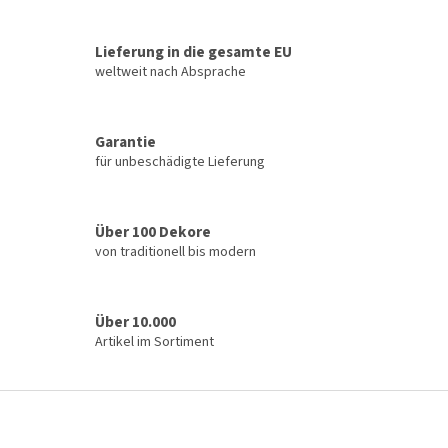
e
e
r
r
u
Lieferung in die gesamte EU
e
n
l
weltweit nach Absprache
g
e
m
e
Garantie
n
für unbeschädigte Lieferung
t
e
d
e
Über 100 Dekore
r
von traditionell bis modern
L
i
s
t
Über 10.000
e
Artikel im Sortiment
F
u
ß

---+---

**Problem description**
Word for word, return the entries above, but without any pictures.

**Output**
e
e
r
r
u
Lieferung in die gesamte EU
e
n
l
weltweit nach Absprache
g
e
m
e
Garantie
n
für unbeschädigte Lieferung
t
e
d
e
Über 100 Dekore
r
von traditionell bis modern
L
i
s
t
Über 10.000
e
Artikel im Sortiment
F
u
ß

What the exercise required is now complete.